Feinberg began by pointing out that it is constitutional to teach about religion in U.S. public schools. He cited Abington v. Schempp, a 1963 Supreme Court ruling which declared devotional reading from the Bible to be unconstitutional; but in its ruling the Court also stated: “One’s education is not complete without the study of comparative religion or the history of religion and its relationship to the advancement of civilization.”

Feinberg said that he advocates teaching about religion in the public schools because it is “preparation for the development of a civic public.” A “civic public” is “a group of strangers in communication with one another about a shared destiny.” Another way of putting this is that learning about religion, including other people’s religious traditions, is good preparation for citizenship. This is the only reason Feinberg accepts, and he rejected other reasons for teaching religion in the public schools, e.g., he rejected Stephen Prothero’s religious literacy argument, asking what makes religious literacy more special than musical illiteracy or economic illiteracy.

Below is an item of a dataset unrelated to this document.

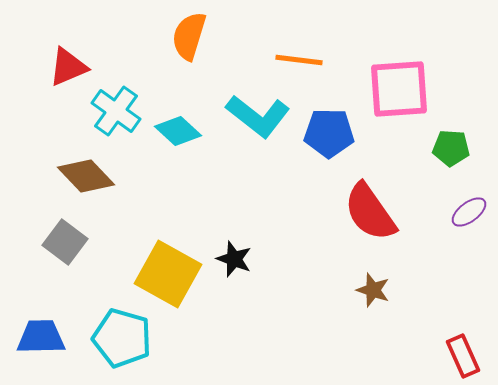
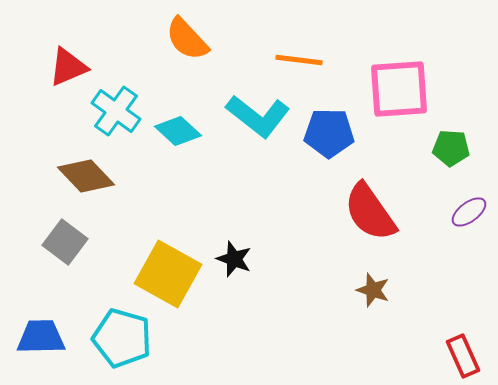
orange semicircle: moved 2 px left, 3 px down; rotated 60 degrees counterclockwise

Emphasizing the need for excellent teachers if you’re going to teach about religion in the public schools, Feinberg added: “You have to watch out for charismatic, really bad teachers, they’re the worst kind.” Good teachers respect the individual beliefs of the students; and they are inclusive (i.e., they would never refer to the Hebrew Bible as the “Old Testament,” which is a Christian label that Jews don’t accept). A third minimum pedagogic requirement is that teachers “should not discourage reasonable student inquiry,” and ideally would encourage it.

He mentioned two specific kinds of courses he likes to see in the public schools. He likes courses that teach the Bible as literature, where the Bible is read as “one of our canonical texts.” He also likes courses about world religions, courses which can “make the strange familiar, and by so doing, make the familiar strange.”

And a good goal for public school courses about religion is to help students “learn to hold more than one interpretation in their head at a time, be aware of other interpretations.” Feinberg does not want to change students’ beliefs, but he does want them to learn to acknowledge their perspective may be different from other people’s perspectives. He gave the example of a Christian fundamentalist student who would learn that they should not say, “If you don’t believe in Christ, you’ll go to hell,” and instead learn to be able to say, “Based on my faith, the way you get in to heaven is to accept Christ.”